Race condition in xprt_disconnect

[Olaf Kirch <okir@suse.de>]

[-- Attachment #1: Type: text/plain, Size: 737 bytes --]

Hi,

it seems bad things can happen if two RPC processes call xprt_disconnect
at the same time. I have two bug reports of ppc machines oopsing
somewhere deep in some SELinux functions because inode->i_security
is NULL. inode->i_security is allocated when the inode is created,
and cleared when the inode is destroyed.

The stack looks something like 
xprt_disconnect->sock_release->...->selinux_foofah

The only way I can see this happening is if sock_release is called twice,
and indeed we do not seem to protect against this. Please take a look
at the attached patch.
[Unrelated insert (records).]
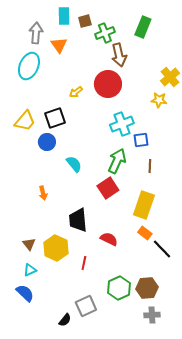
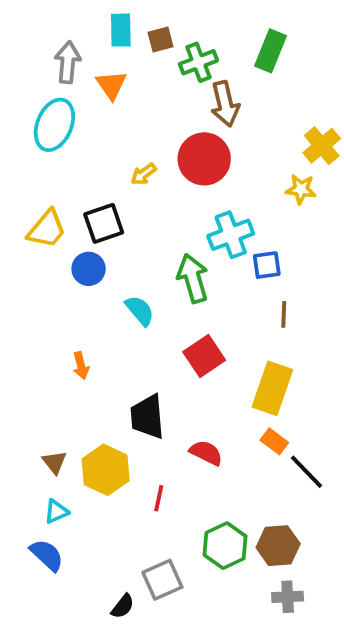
green arrow: (117, 161) -> (193, 278), moved, turned -40

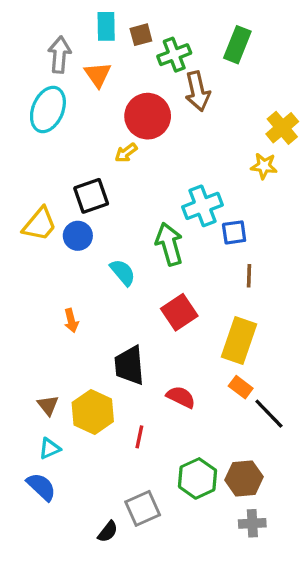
red circle: (204, 159) -> (148, 116), moved
yellow trapezoid: (47, 229) -> (40, 224), moved

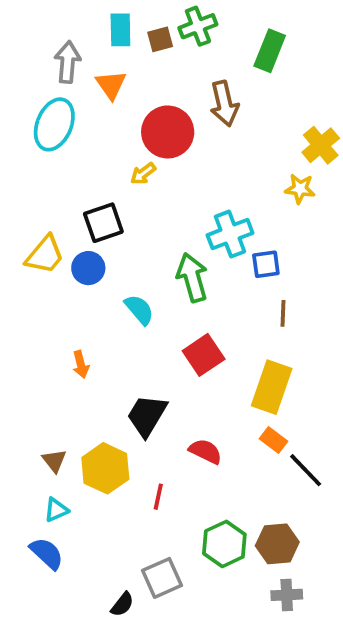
green cross: (174, 55) -> (198, 26), moved
black trapezoid: (129, 365) -> (147, 415), turned 36

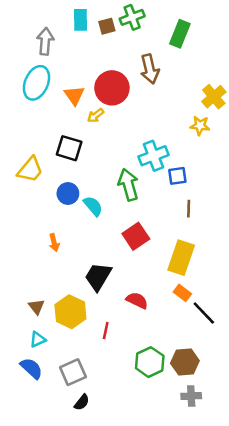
orange triangle: (111, 85) -> (74, 95), moved
black square: (103, 223) -> (69, 148), turned 36
blue circle: (88, 268) -> (68, 194), moved
gray square: (162, 578) -> (73, 372), moved

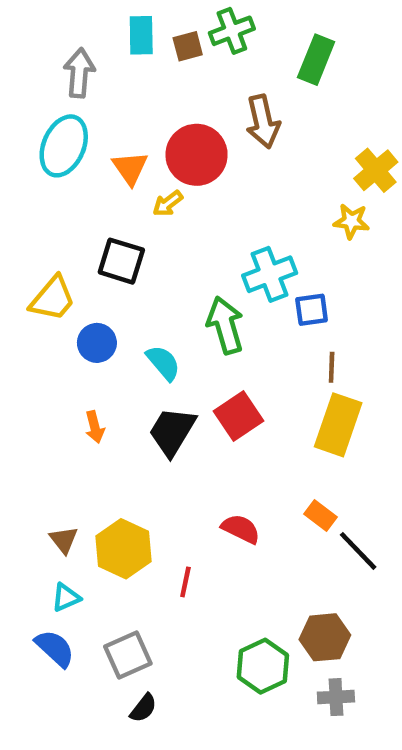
blue circle: (68, 194) -> (97, 343), moved
yellow rectangle: (181, 258) -> (338, 425), moved
black trapezoid: (98, 277) -> (172, 431), moved
green hexagon: (150, 362) -> (263, 666), moved

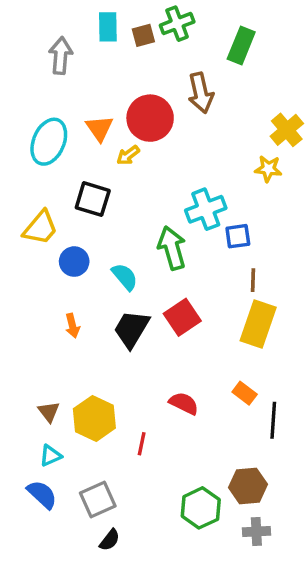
cyan ellipse: (64, 146) -> (49, 142), moved
black line: (358, 551) -> (273, 420), turned 48

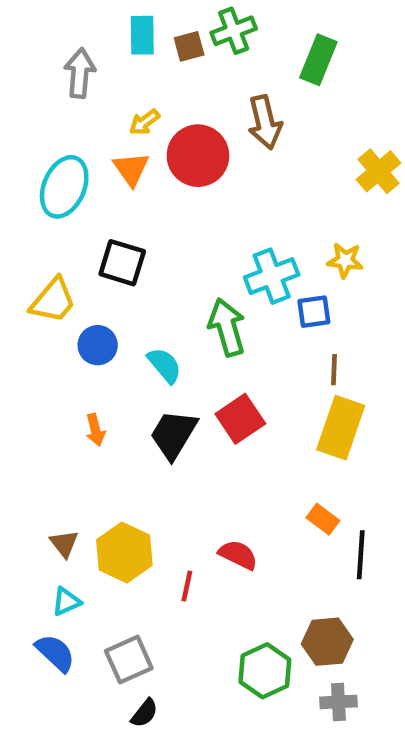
yellow arrow: (128, 155) -> (144, 122), moved
yellow star: (268, 169) -> (345, 260), moved
red semicircle: (184, 403) -> (238, 555), moved

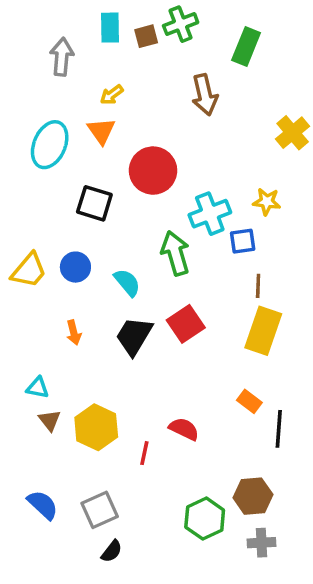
red circle: (198, 156) -> (153, 171), moved
yellow trapezoid: (53, 301) -> (29, 270), moved
cyan triangle: (66, 602) -> (38, 388), moved, turned 35

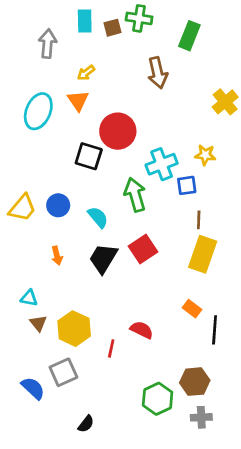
green cross: (181, 24) -> (139, 18), turned 30
black square: (94, 203) -> (89, 156), moved
gray square: (100, 510) -> (63, 372), moved

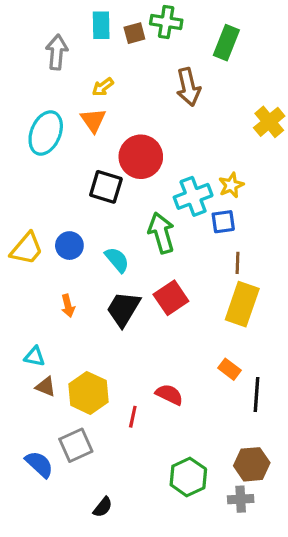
yellow star: (205, 155) -> (231, 185), moved, turned -30
brown triangle: (38, 323) -> (46, 387), turned -30
brown hexagon: (195, 382) -> (252, 464), moved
It should prevent these oopses, but I'm not
entirely sure it's safe.

Thanks,
Olaf
-- 
Olaf Kirch     |  The Hardware Gods hate me.
okir@suse.de   |
---------------+ 

[-- Attachment #2: sunrpc-disconnect-race --]
[-- Type: text/plain, Size: 2849 bytes --]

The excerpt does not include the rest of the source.